[Page images and extracted text]
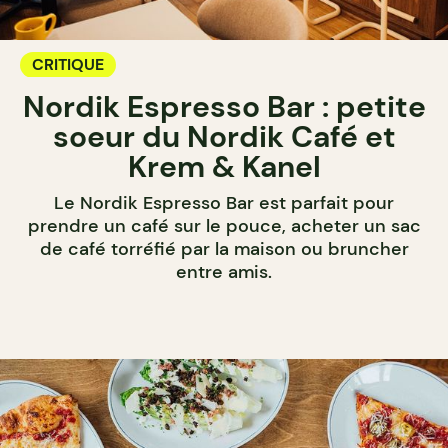
CRITIQUE
Nordik Espresso Bar : petite
soeur du Nordik Café et
Krem & Kanel
Le Nordik Espresso Bar est parfait pour
prendre un café sur le pouce, acheter un sac
de café torréfié par la maison ou bruncher
entre amis.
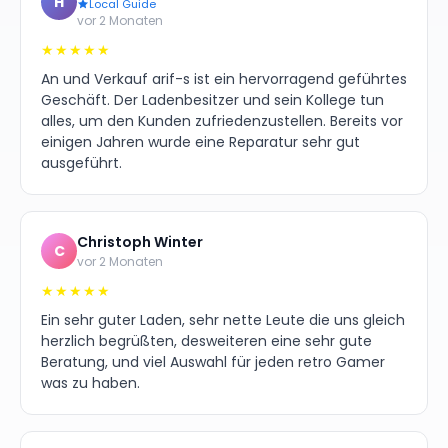
H
Local Guide
vor 2 Monaten
★★★★★
An und Verkauf arif-s ist ein hervorragend geführtes
Geschäft. Der Ladenbesitzer und sein Kollege tun
alles, um den Kunden zufriedenzustellen. Bereits vor
einigen Jahren wurde eine Reparatur sehr gut
ausgeführt.
Christoph Winter
C
vor 2 Monaten
★★★★★
Ein sehr guter Laden, sehr nette Leute die uns gleich
herzlich begrüßten, desweiteren eine sehr gute
Beratung, und viel Auswahl für jeden retro Gamer
was zu haben.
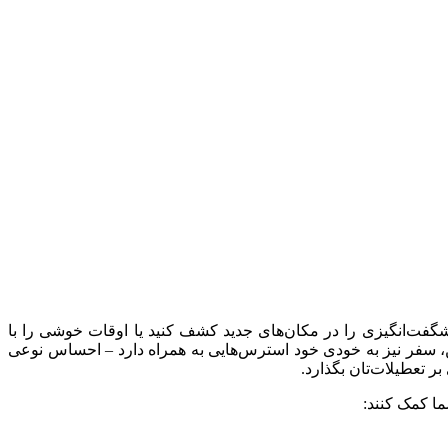
گفت‌انگیزی را در مکان‌های جدید کشف کنید یا اوقات خوشی را با
ین، سفر نیز به خودی خود استرس‌هایی به همراه دارد – احساس نوعی
 تعطیلات‌تان بگذارد.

PROBLEM TO SOLVE — In the records above, each line with the string "sehr" should be copied.

WRITTEN RESPONSE —
einigen Jahren wurde eine Reparatur sehr gut
Ein sehr guter Laden, sehr nette Leute die uns gleich
herzlich begrüßten, desweiteren eine sehr gute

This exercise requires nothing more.